**WHAT IS NEEDED**
Find the lines in the entries that follow where the word "services" occurs, and state how many there are, with no other words.

Transcribed page contents
---

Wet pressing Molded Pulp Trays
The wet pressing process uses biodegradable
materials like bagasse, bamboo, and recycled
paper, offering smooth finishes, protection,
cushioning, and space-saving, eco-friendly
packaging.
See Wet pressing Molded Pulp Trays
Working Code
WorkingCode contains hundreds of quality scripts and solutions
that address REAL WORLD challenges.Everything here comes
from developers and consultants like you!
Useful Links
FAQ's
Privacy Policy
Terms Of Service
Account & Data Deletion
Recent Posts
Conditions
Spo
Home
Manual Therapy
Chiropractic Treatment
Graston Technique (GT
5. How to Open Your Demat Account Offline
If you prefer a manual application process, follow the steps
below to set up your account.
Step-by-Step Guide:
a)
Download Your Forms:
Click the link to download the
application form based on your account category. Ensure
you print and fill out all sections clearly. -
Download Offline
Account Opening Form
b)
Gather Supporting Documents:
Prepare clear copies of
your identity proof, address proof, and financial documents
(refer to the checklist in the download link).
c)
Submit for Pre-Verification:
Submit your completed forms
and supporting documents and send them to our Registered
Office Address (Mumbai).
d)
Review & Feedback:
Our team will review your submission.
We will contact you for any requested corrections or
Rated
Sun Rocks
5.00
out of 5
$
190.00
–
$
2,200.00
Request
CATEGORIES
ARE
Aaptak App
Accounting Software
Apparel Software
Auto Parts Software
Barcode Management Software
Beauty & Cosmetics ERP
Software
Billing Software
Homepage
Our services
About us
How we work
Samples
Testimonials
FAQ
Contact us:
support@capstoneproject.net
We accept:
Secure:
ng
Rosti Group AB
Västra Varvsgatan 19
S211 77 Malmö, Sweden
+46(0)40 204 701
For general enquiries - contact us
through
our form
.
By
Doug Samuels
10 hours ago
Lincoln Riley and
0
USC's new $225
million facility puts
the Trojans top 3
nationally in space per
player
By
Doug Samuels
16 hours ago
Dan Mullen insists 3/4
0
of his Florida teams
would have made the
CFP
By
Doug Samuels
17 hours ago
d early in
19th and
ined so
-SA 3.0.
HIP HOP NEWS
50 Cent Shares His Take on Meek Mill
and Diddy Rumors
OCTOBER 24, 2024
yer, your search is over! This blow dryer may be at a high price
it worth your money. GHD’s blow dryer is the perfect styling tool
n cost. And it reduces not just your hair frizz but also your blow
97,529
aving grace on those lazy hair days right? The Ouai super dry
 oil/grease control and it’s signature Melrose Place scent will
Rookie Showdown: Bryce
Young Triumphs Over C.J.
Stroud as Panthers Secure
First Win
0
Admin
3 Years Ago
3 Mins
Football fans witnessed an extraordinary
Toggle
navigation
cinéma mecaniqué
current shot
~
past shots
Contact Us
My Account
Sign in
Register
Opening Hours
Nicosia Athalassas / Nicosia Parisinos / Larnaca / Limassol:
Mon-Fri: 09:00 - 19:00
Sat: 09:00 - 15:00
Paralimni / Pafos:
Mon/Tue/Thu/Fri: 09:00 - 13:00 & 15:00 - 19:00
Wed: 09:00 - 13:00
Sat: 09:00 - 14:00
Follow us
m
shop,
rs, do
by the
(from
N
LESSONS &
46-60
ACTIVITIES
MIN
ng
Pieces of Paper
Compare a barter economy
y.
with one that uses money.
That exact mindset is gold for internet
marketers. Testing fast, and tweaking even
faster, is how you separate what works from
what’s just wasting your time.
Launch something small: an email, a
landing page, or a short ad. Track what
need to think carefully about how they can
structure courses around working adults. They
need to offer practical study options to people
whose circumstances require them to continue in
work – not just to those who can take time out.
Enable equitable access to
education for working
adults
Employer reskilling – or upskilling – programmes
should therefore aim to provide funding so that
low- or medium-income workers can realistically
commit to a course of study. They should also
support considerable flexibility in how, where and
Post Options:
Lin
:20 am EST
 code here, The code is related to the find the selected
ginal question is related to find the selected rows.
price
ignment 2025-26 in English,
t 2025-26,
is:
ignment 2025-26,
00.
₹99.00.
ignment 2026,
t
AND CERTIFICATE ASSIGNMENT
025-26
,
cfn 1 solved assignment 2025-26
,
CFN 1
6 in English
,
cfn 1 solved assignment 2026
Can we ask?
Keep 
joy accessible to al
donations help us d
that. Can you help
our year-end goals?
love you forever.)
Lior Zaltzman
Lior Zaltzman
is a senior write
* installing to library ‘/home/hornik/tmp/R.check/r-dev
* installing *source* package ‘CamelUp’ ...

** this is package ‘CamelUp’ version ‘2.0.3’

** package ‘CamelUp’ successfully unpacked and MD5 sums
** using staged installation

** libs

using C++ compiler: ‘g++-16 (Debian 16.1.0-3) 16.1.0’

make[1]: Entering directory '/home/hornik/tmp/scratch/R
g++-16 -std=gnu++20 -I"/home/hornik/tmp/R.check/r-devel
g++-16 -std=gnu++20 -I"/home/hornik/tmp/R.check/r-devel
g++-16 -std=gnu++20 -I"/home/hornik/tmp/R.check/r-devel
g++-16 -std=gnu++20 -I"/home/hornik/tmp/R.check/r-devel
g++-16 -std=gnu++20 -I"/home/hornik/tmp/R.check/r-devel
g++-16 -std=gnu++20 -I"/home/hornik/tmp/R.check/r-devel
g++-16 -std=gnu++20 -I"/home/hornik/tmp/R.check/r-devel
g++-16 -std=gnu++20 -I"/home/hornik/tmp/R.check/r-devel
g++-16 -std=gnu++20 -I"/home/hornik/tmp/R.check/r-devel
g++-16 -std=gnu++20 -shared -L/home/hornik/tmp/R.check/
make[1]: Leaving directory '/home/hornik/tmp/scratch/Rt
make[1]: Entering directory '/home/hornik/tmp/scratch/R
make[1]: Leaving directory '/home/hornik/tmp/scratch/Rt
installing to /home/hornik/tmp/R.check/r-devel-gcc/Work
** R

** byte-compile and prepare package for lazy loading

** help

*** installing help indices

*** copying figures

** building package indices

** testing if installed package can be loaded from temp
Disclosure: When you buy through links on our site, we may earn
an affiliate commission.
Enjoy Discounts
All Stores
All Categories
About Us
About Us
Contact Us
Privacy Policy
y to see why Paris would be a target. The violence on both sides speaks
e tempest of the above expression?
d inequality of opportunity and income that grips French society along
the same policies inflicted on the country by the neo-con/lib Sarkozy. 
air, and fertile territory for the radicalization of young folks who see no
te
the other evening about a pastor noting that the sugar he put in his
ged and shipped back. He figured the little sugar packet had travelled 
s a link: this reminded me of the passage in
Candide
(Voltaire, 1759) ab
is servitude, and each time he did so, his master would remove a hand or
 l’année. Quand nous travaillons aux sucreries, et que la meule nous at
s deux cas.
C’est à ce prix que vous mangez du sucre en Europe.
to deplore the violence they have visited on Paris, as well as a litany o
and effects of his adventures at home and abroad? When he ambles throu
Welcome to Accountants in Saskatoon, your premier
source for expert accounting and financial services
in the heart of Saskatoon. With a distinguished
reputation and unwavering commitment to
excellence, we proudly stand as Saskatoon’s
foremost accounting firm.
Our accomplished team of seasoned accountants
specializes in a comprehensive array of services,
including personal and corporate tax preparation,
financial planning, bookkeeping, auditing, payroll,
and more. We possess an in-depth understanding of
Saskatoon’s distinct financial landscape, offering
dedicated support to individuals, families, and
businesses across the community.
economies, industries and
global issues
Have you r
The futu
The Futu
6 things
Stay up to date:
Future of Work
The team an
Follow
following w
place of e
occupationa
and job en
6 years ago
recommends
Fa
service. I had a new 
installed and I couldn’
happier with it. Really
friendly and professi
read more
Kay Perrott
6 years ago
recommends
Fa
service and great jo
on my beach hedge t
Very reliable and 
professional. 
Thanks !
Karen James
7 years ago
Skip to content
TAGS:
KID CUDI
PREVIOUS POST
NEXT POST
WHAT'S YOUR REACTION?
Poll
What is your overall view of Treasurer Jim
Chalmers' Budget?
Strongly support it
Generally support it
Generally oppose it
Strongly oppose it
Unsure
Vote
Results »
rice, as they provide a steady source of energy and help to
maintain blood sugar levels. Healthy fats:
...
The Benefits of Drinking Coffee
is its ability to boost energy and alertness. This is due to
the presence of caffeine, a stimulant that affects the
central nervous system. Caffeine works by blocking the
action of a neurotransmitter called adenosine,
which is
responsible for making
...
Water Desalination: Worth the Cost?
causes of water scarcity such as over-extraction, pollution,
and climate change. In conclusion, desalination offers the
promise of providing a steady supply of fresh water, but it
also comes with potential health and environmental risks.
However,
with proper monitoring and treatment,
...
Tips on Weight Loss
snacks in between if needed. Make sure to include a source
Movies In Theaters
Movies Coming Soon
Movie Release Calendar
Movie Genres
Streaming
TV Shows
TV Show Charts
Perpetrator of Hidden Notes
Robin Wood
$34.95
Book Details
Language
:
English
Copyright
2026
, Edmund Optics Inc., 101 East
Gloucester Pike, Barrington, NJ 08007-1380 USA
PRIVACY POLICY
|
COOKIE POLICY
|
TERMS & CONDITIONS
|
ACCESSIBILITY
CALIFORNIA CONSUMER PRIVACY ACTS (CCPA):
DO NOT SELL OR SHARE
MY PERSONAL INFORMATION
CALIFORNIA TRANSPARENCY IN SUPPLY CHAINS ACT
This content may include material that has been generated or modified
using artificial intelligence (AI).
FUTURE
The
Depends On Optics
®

---

**RESPONSE**
3